Monday, 29 August 2011

Winged friends

A meeting of minds on Eryngium giganteum

Gatekeeper feeding on Phlox paniculata ‘Pina Colada’

A friendly Meadow Brown (note the single white dot on the wing, the similar Gatekeeper has two)

Small Tortoiseshell

A very pretty Bombus on Lavandula angustifolia ‘Hidcote Giant’

Interesting moth, a Silver Y (positive mutterings have greeted my request for a moth trap, so we may soon get a chance to investigate these chaps in closer detail)

Comma making the most of V. bon

9 comments:

Diane said...

Bertie, your bees, butterflies and moths are wonderful. I don't know the names of any of them except the monarch!

Thanks for your comment. Now, I'm not sure that what I thought were perennial lobelia seedlings are indeed lobelia seedlings. They look exactly like them. Same leaf shape, same leaf size, same veins, etc, but now it looks like a flower is forming at the top. (Sort of aster-shaped.) I'll keep watching it, and maybe post a photo when the flower opens. My sense it that it's not a weed!

Cheers!

Pam's English Garden said...

Dear Bertie, Lovely photos! How I miss English butterflies and gardens. Especially now, since hurricane Irene made a bit of a mess of mine. Of course there are beautiful butterflies here too. I'm just feeling a little homesick. P. x

Prue said...

Your photos are excellent! Thanks for such a clear differentiation between the gatekeeper and meadow brown.
Keep up the good work, Bertie.

Janet said...

In my book you can never go wrong with images of insects especially of the winged varieties. Exquisite photos Bertie.

Rosemary said...

Lovely photos Bertie and beautifully complimented by the insects.

Share my Garden said...

Beautiful photos and a perfect small tortoiseshell. I love this intimate observation.

sally said...

nice pics old boy. i like the word 'bombus' :)

Elephant's Eye said...

Moth trap? Will they live? But then you raised butterflies, so I'm sure they will.

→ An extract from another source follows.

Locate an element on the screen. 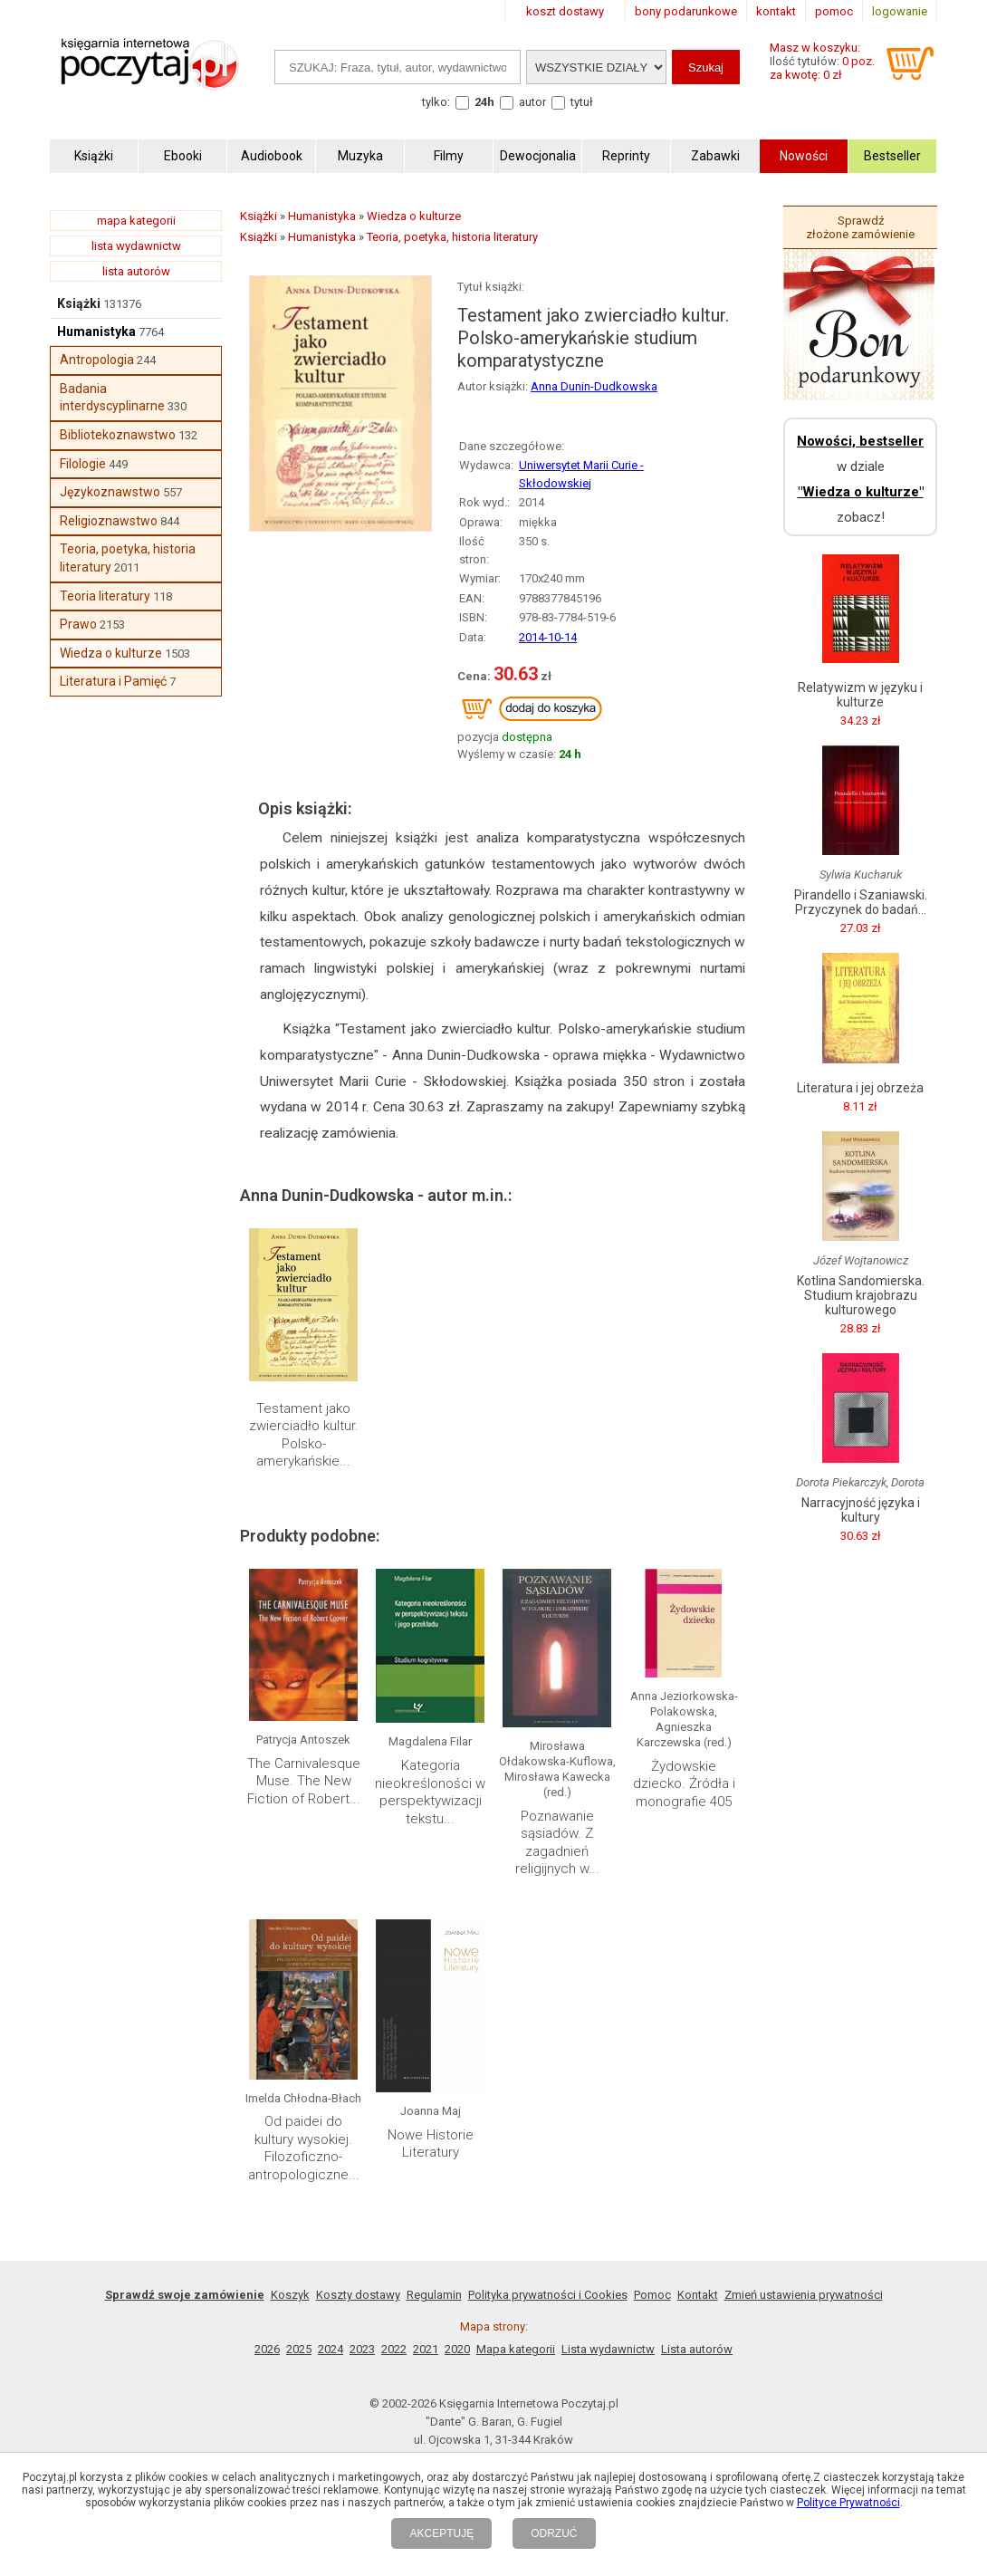 This screenshot has height=2576, width=987. Koszyk is located at coordinates (290, 2295).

Your photos step me into another world, I feel I CAN step into your photos.

Bertie Bainbridge said...

Diana they will live, of course! The name is unfortunate, as it evokes images of capture and destruction, but the idea is to trap them overnight when they’re active and then record what you find in the morning before immediate release. I suspect we will have some interesting species living here but time will tell!